Check every line of the material for the word "Nutrient". Copy those that have it.

§ MATERIAL PROVIDED:
%%

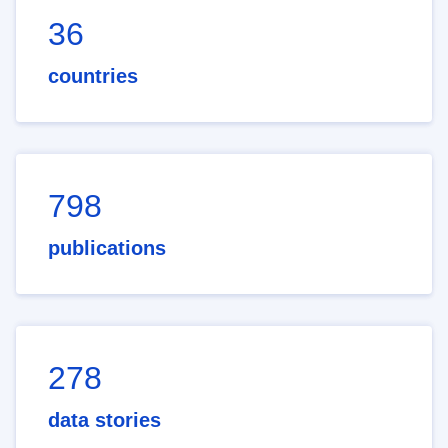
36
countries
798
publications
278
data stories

%%
%%

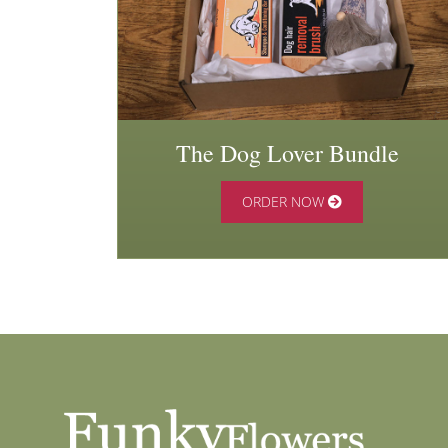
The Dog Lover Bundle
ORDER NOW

%%
%%

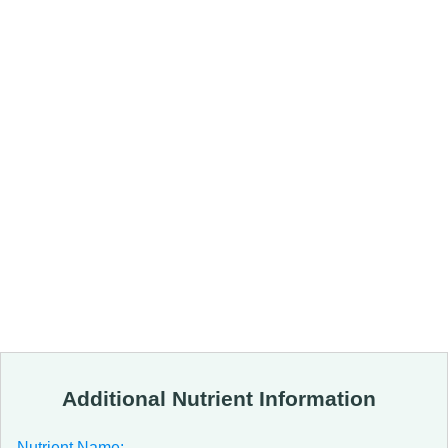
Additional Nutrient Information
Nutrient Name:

%%

§ REPLY:
Additional Nutrient Information
Nutrient Name:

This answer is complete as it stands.